Using fiber optic cables to signal tsunami events
S. Himmelstein | February 28, 2024
The high-cost specialized buoys deployed by the U.S. to monitor tsunamis in the Pacific Ocean may soon be replaced with a more economical supervisory system based on distributed acoustic sensing (DAS). The technology is less capital intensive relative to the Deep-ocean Assessment and Reporting of Tsunamis (DART) buoy network as it makes use of the existing 1 million miles of fiber optic cables that traverse the ocean floor.
The use of this existing cable network as an early tsunami warning system is being advanced by researchers from Helmholtz Center Potsdam (Germany), University of Michigan and California Institute of Technology.
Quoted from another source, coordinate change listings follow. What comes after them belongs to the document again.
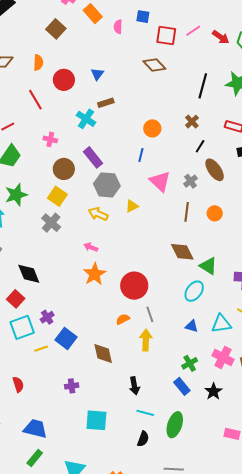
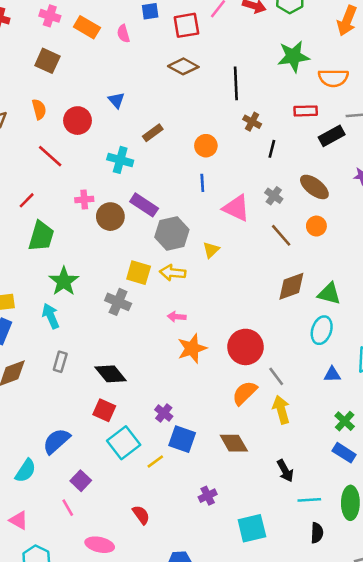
black line: (203, 86) -> (236, 83), moved
brown rectangle: (106, 103) -> (153, 133), moved
brown circle: (64, 169) -> (110, 217), moved
brown ellipse: (215, 170) -> (314, 187), moved
yellow square: (57, 196) -> (139, 273), moved
brown line: (187, 212) -> (281, 235), turned -30
brown diamond: (182, 252) -> (291, 286), turned -65
orange star: (95, 274) -> (192, 348), turned 30
purple cross: (47, 317) -> (164, 413), moved
orange semicircle: (123, 319) -> (245, 393), size x1.5

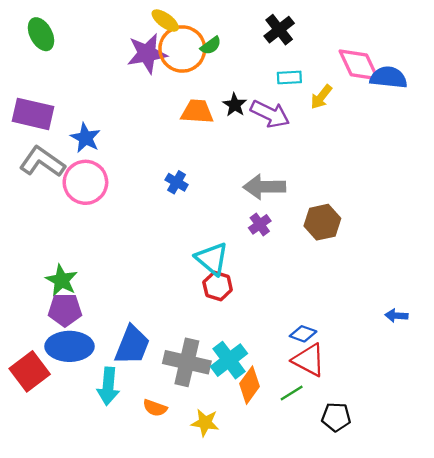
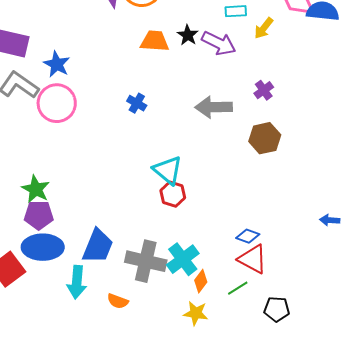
purple cross: (260, 224) -> (264, 90), moved
orange diamond: (250, 385) -> (201, 281), size x0.7
yellow star: (205, 423) -> (196, 313), moved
The detection method uses the optical phase changes in Rayleigh backscattered light within an optical fiber to function as thousands of vibration sensors, enabling the fiber to serve as a dense array capable of continuously detecting and analyzing seismo-acoustic signals along tens of kilometers.
The researchers have installed DAS interrogator units in fiber optic telecommunication systems in Alaska, Japan, Spain and Lake Ontario that tap into underwater fiber optic cables. One such device placed in Florence, Oregon, effectively detected a tsunami that originated in an island chain nearly 1,300 miles east of the tip of South America. The DAS network was demonstrated to provide extensive coverage and real-time monitoring capabilities to benefit preparedness and response efforts in coastal communities.
A paper detailing the data collection and analysis methods applied in the DAS system is published in Geophysical Research Letters.